The most visceral memory I have of our trip to New York a couple of weeks ago was on a walk Jolie & I took along the Hudson River.

Jolie's friends recommended a bunch of places for us to go see. We were just coming from one of them, a downtown pizza joint that we were slowly waddling away from, leaving behind a confused server and two-thirds of the one and only pizza we ordered. Never order a pizza in America unless there are at least five people around who are willing to give you a hand.

Anyway, we're walking down the Hudson, hand-in-hand in the moonlight on our way to a bar that runs in a converted ship, when our path is crossed by this huge rat, just sitting there on the footpath underneath the lights. He didn't look like he was doing much, just chilling out on the river, enjoying the breeze.

I actually don't know if he was huge as rats go, since that's the only one I've seen. At first, I thought it was a slightly bulky chihuahua. When we figured out what it was, I was a bit surprised it wasn't busy inducting its turtle friends in the mysteries of ninjitsu. If I'd known, I would have brought them pizza.

All the while, it's just sitting there, bold as brass and in no mind to move off the footpath. I hadn't been in New York long enough to insist on my right of way, so I navigated us gently around Master Splinter and resumed our night-time amble toward wobbly-decked drinks, glancing over my shoulder very occasionally – only every three seconds or so – to make sure that no rodent horde was pursuing us.

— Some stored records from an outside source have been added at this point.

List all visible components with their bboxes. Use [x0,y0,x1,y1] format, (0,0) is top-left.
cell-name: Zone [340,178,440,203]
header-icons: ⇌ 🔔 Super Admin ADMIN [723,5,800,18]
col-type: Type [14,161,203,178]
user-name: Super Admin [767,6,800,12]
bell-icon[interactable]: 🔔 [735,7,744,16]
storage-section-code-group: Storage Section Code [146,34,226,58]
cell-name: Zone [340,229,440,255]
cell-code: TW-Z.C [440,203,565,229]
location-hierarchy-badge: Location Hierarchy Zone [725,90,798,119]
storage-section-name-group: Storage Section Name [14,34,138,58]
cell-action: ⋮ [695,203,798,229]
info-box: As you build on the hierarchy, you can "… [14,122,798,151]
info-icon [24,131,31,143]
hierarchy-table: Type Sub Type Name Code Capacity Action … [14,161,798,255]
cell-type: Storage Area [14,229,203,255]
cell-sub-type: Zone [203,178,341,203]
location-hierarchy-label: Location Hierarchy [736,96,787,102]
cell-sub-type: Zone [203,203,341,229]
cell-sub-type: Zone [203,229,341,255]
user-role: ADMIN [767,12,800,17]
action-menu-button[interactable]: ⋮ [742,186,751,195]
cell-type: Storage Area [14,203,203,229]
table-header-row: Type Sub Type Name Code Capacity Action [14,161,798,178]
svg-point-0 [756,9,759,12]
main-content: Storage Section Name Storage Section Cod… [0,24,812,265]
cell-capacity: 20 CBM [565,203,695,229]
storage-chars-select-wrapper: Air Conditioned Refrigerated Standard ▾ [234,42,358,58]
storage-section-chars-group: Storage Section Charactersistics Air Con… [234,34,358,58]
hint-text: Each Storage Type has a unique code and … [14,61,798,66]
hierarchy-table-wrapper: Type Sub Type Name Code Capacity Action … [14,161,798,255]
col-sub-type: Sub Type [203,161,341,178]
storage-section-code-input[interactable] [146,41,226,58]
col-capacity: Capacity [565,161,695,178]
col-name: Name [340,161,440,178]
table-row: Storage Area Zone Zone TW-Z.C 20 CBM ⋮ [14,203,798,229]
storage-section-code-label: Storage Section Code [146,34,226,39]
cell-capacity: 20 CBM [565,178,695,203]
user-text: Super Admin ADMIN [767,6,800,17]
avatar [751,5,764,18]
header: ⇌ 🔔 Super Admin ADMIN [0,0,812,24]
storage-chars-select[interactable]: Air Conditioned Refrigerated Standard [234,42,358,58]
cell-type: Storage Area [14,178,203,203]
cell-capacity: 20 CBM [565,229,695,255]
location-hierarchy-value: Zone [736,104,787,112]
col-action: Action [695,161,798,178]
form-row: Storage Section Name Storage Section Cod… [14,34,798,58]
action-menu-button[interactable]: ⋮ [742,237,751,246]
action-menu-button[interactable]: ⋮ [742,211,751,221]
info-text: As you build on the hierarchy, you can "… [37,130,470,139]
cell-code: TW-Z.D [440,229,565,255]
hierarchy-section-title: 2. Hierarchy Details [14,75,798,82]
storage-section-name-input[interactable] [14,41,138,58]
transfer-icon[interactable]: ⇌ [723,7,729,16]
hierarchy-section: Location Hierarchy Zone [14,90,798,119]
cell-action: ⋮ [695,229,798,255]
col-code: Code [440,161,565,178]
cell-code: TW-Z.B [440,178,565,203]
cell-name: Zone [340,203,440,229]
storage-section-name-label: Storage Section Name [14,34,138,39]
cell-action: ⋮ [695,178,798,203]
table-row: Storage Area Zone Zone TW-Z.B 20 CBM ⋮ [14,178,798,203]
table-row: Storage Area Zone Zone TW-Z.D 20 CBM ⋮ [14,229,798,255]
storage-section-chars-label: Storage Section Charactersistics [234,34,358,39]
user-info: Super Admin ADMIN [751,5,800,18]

I went to New York with a bit of a preconception that the natives were a bit rude, always in a hurry and more than willing to let you know about it. I didn't find it that way. The dog-sized rat there was easily the rudest New Yorker we met, and he was surprisingly relaxed for a repellent pest that's loathed by all and sundry. I guess he knew there were plenty worse places to be than in Manhattan in the moonlight.